## Problem requirements
Wherever the word "Sheba" turns up in a line of the entries, copy that line.
_ _ _ _ _ _ _
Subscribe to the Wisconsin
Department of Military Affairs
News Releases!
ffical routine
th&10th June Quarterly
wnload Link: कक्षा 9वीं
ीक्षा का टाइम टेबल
_ _ _ _ _ _ _
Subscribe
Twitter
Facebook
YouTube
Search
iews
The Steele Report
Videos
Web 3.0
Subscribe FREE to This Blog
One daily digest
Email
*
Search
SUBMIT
_ _ _ _ _ _ _
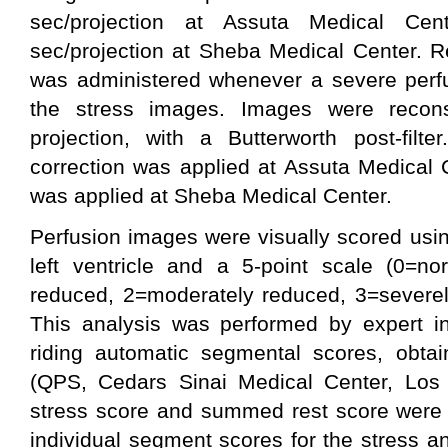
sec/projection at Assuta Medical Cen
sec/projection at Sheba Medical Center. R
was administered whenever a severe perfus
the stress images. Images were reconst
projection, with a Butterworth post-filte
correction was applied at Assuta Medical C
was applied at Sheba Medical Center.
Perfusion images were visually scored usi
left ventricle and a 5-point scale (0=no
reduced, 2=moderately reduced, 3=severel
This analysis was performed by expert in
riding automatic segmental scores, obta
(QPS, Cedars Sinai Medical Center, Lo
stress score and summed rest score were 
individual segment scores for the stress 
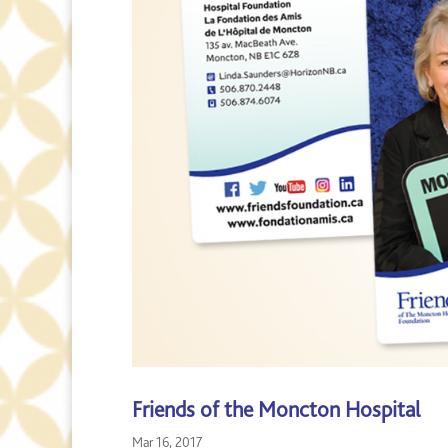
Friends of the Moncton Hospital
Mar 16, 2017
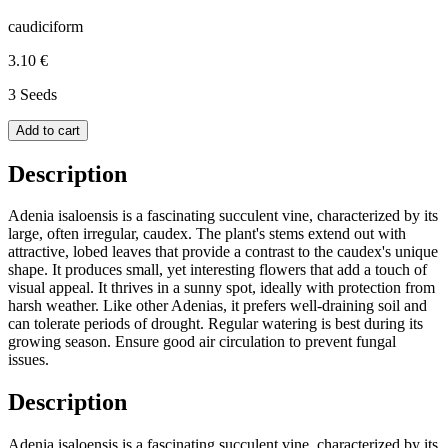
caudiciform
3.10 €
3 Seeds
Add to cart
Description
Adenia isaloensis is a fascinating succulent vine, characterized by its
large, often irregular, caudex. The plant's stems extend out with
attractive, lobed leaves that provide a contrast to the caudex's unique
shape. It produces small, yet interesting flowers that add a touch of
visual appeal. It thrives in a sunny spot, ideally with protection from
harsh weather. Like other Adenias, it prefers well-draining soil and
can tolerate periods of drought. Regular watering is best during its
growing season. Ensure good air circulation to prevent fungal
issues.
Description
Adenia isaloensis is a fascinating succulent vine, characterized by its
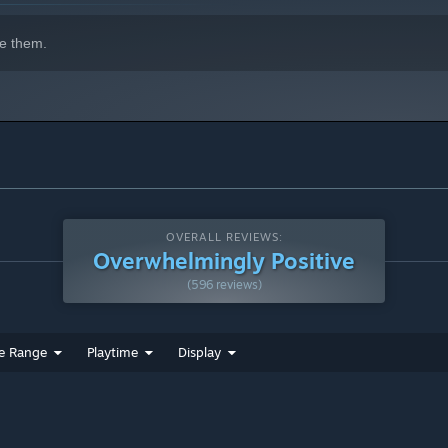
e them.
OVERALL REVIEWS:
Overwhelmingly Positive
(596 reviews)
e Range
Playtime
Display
_ _ _ _ _ _ _
## Result of this exercise
sec/projection at Sheba Medical Center. R
was applied at Sheba Medical Center.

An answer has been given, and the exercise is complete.